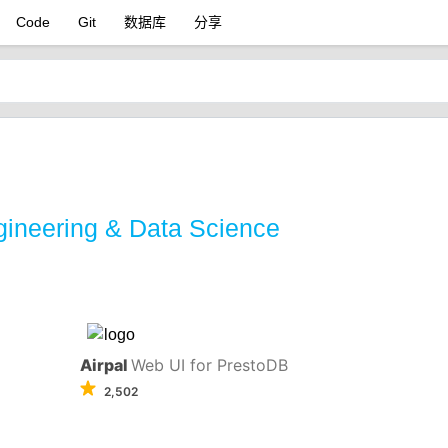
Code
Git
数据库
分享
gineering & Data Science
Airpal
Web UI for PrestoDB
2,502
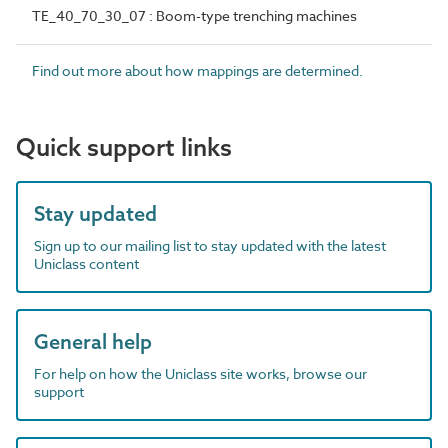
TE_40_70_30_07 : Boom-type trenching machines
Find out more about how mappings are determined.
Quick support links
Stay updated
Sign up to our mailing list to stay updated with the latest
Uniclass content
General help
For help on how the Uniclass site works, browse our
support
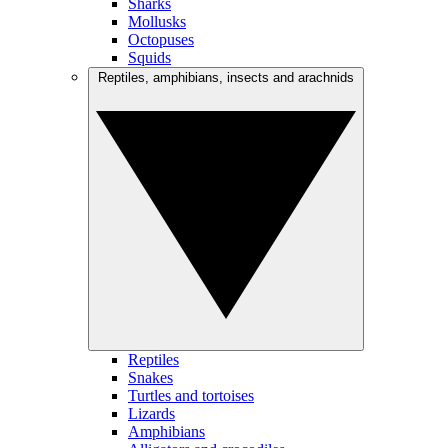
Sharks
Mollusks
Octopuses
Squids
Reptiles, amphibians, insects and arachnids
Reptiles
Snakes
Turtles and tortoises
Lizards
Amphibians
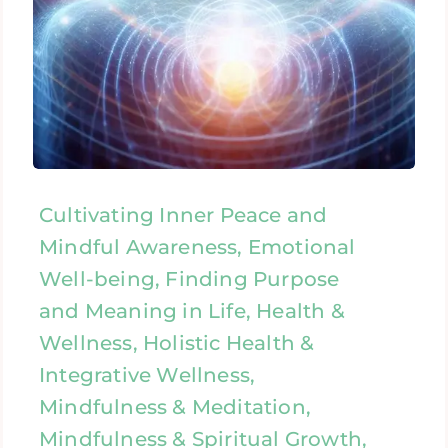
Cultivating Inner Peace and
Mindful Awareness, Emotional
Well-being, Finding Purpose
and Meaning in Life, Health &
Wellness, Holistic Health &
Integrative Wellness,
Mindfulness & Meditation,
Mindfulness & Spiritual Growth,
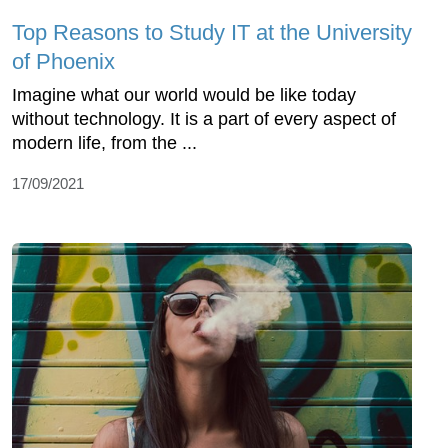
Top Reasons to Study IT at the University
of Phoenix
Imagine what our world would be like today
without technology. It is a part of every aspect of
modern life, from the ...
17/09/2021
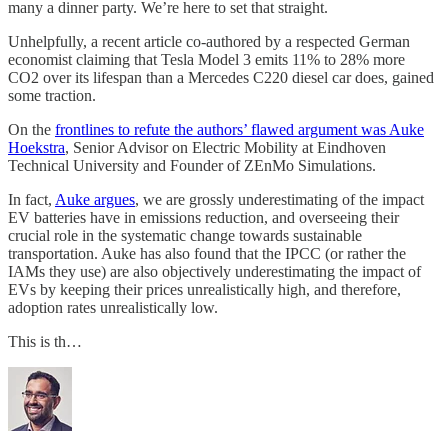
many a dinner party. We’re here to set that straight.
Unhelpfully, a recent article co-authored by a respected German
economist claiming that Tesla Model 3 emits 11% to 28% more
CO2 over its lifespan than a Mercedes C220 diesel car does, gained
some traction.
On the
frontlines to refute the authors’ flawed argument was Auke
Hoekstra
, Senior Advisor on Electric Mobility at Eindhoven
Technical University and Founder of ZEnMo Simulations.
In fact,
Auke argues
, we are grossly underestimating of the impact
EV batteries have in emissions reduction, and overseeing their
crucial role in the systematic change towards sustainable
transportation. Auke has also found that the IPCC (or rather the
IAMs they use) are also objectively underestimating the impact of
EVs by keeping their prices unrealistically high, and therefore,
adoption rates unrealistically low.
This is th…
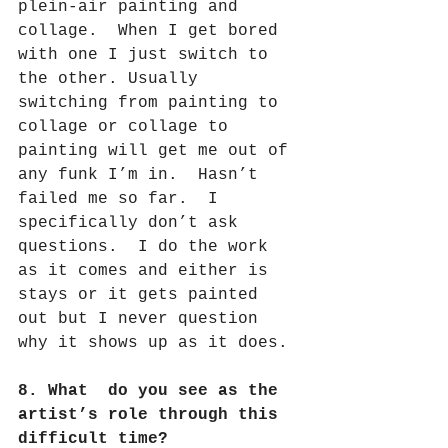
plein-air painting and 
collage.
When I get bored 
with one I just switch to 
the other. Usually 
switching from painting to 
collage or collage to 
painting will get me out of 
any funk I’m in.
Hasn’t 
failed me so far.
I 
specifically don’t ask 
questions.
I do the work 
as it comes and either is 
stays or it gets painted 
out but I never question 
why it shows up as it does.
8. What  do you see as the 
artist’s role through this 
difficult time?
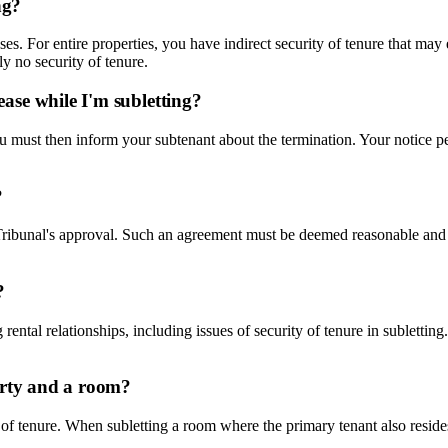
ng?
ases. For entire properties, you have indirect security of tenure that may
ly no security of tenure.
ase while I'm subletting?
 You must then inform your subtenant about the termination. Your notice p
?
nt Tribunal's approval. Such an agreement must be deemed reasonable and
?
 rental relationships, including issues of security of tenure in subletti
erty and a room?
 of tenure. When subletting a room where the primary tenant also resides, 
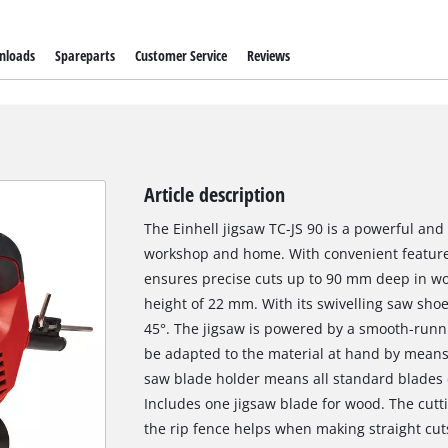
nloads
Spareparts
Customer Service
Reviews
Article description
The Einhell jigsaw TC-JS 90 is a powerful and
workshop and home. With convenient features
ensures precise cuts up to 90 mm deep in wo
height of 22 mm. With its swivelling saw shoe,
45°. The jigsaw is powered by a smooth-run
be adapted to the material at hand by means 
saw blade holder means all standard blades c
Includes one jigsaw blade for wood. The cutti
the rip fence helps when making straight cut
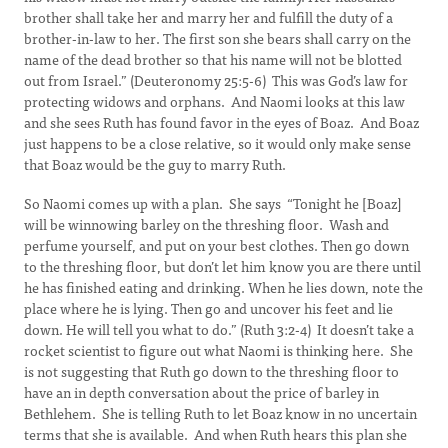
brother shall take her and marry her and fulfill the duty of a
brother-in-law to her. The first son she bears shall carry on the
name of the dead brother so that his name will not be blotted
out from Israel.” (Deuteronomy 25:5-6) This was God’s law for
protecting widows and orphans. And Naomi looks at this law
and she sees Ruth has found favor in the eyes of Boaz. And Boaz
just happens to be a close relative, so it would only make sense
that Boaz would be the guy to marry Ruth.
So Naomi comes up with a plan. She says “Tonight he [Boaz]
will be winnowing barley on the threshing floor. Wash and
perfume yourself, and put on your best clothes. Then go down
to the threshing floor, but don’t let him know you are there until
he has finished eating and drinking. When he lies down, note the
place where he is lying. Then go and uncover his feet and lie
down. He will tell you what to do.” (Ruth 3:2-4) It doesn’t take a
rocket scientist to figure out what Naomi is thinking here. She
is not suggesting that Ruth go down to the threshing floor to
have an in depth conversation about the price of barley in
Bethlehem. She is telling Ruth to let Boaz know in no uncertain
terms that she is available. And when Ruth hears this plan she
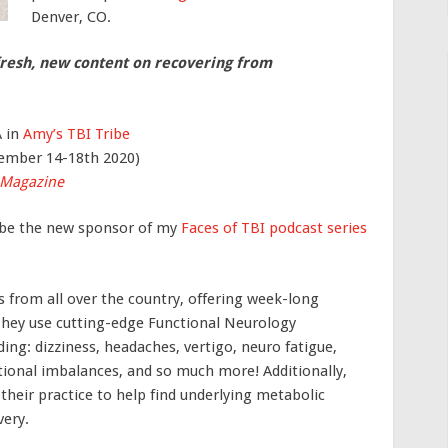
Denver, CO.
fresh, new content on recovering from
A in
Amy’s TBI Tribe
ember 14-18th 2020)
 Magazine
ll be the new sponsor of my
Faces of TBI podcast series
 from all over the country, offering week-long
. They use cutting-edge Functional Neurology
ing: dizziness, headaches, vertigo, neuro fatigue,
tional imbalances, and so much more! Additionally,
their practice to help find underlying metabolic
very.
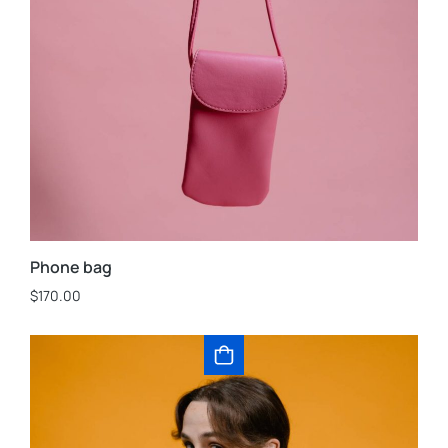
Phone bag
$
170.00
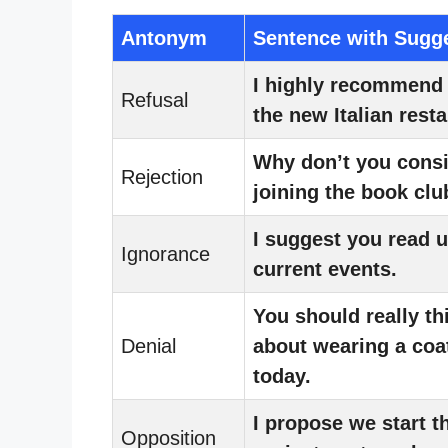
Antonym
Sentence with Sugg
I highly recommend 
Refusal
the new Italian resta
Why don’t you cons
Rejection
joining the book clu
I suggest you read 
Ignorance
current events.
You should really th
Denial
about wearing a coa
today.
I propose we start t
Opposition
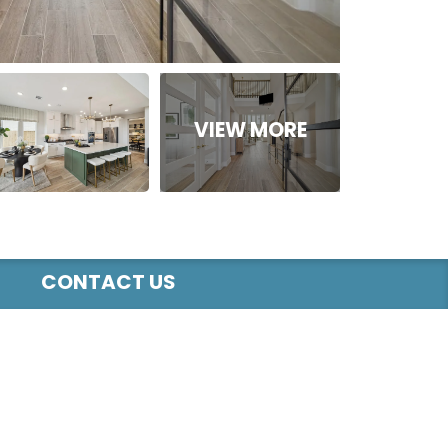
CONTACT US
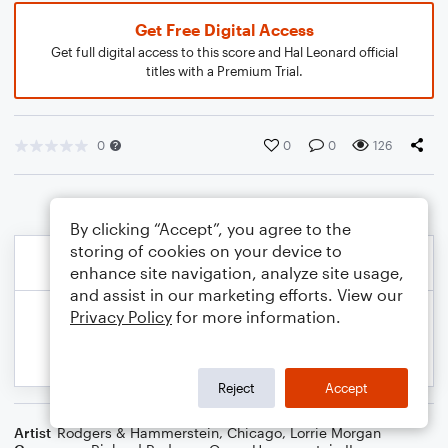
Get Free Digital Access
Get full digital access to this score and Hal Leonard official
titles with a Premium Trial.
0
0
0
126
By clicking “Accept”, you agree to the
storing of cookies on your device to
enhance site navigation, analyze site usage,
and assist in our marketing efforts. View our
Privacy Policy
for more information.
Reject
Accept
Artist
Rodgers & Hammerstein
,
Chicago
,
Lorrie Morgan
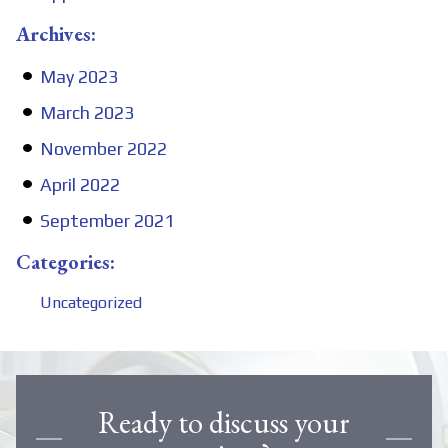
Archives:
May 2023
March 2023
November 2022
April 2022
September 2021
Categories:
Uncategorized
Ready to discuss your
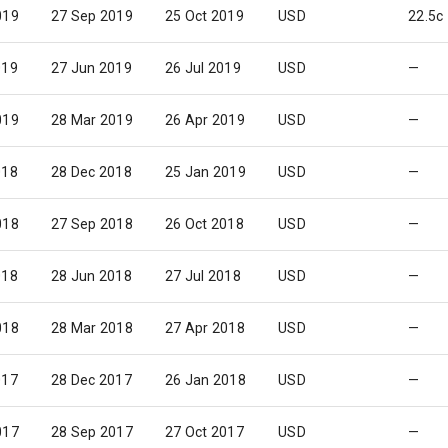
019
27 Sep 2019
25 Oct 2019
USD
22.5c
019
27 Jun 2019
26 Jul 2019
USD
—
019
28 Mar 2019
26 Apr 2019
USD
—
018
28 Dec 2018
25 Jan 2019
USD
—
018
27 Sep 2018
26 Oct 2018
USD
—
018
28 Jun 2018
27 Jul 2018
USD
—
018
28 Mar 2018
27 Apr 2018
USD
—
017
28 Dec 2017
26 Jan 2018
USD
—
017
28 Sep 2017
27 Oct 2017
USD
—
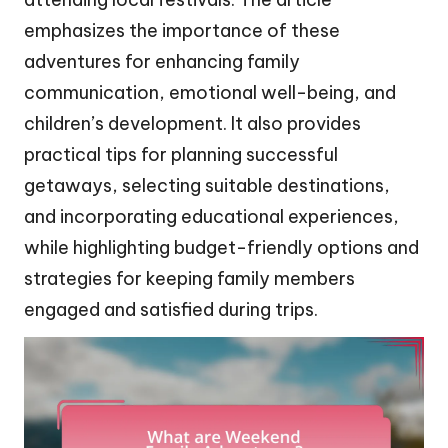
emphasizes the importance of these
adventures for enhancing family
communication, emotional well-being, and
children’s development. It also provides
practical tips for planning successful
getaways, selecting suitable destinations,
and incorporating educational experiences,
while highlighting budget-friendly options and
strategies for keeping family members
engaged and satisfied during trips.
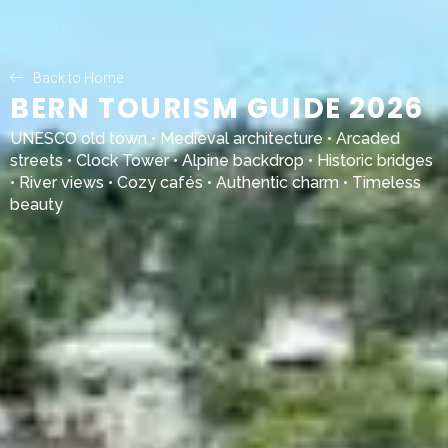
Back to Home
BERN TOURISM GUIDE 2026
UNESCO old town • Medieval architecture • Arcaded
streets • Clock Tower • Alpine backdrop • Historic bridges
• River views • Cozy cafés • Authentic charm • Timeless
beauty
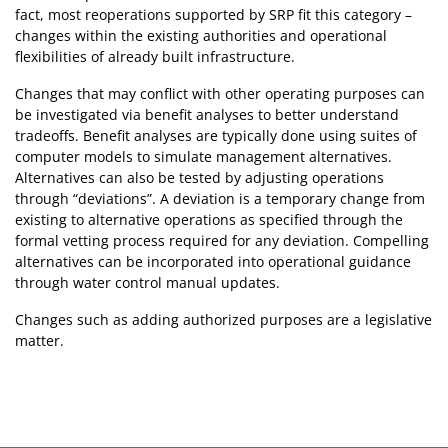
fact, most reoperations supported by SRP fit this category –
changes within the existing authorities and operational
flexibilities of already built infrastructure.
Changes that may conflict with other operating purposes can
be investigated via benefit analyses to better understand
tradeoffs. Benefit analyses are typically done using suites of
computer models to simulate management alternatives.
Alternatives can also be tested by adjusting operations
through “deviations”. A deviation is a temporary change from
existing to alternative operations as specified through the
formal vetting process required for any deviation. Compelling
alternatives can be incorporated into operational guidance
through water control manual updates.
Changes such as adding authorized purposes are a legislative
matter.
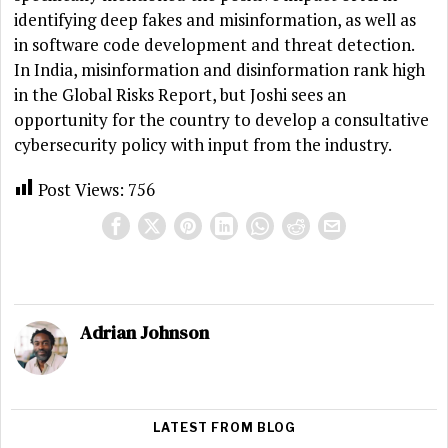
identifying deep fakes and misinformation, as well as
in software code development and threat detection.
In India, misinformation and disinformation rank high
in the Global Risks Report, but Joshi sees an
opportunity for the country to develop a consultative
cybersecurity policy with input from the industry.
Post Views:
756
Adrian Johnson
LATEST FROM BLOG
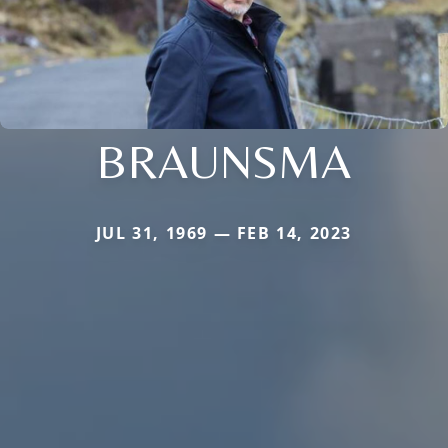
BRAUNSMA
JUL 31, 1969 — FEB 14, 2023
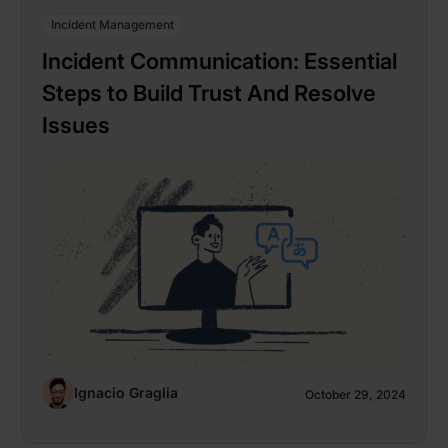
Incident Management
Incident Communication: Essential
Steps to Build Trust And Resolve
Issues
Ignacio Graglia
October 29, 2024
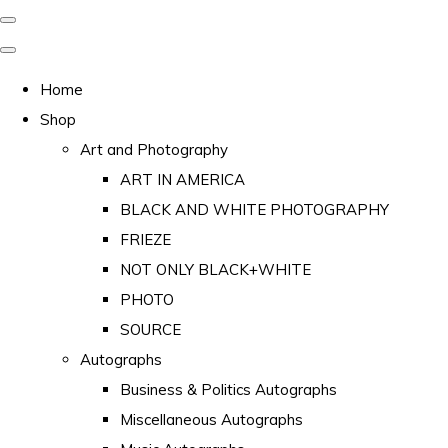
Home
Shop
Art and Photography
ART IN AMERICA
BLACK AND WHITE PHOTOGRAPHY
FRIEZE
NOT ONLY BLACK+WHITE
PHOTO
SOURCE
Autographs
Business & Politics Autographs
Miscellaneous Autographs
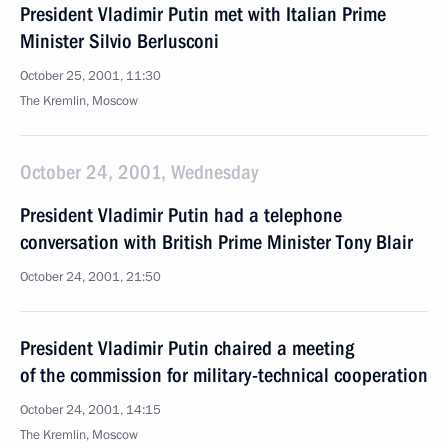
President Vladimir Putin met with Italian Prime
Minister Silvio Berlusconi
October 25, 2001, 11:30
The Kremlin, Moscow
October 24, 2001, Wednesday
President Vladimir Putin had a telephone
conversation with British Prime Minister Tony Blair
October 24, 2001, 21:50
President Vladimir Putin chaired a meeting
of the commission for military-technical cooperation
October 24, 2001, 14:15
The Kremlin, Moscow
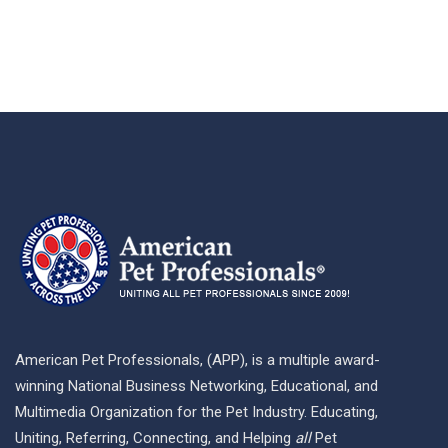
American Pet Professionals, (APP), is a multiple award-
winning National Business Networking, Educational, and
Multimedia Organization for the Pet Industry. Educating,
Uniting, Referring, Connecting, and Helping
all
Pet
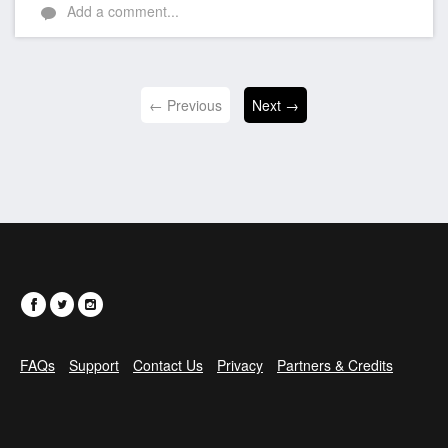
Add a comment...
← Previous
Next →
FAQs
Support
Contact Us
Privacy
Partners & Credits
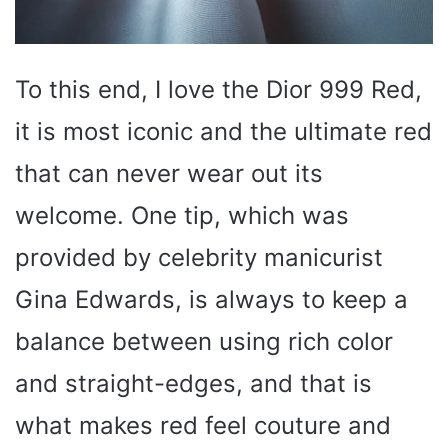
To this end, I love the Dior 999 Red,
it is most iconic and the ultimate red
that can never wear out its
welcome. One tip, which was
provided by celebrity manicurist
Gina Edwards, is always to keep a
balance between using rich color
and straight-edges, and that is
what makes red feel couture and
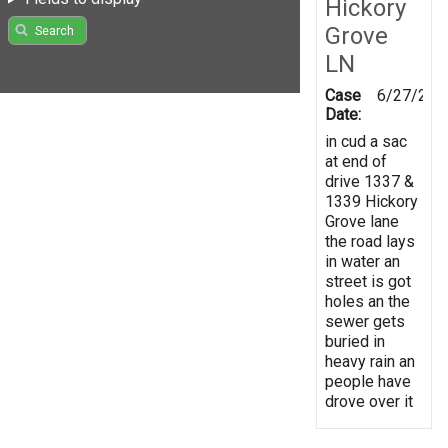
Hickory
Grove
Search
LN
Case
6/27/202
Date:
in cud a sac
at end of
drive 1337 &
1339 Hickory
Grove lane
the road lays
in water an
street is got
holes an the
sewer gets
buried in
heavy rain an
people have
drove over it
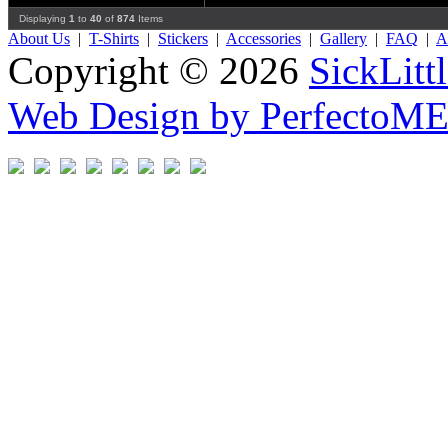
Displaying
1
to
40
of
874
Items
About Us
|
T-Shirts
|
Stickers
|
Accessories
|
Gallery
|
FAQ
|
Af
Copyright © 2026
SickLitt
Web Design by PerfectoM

──────

[To do] Reproduce the listing above only between the lines holding "Art and Photography" and "President Vladimir Putin had a telephone", inclusive. Every line must match exactly, and pictures are dropped.

[Answer to this task]
Art and Photography
ART IN AMERICA
BLACK AND WHITE PHOTOGRAPHY
FRIEZE
NOT ONLY BLACK+WHITE
PHOTO
SOURCE
Autographs
Business & Politics Autographs
Miscellaneous Autographs
President Vladimir Putin met with Italian Prime
Minister Silvio Berlusconi
October 25, 2001, 11:30
The Kremlin, Moscow
October 24, 2001, Wednesday
President Vladimir Putin had a telephone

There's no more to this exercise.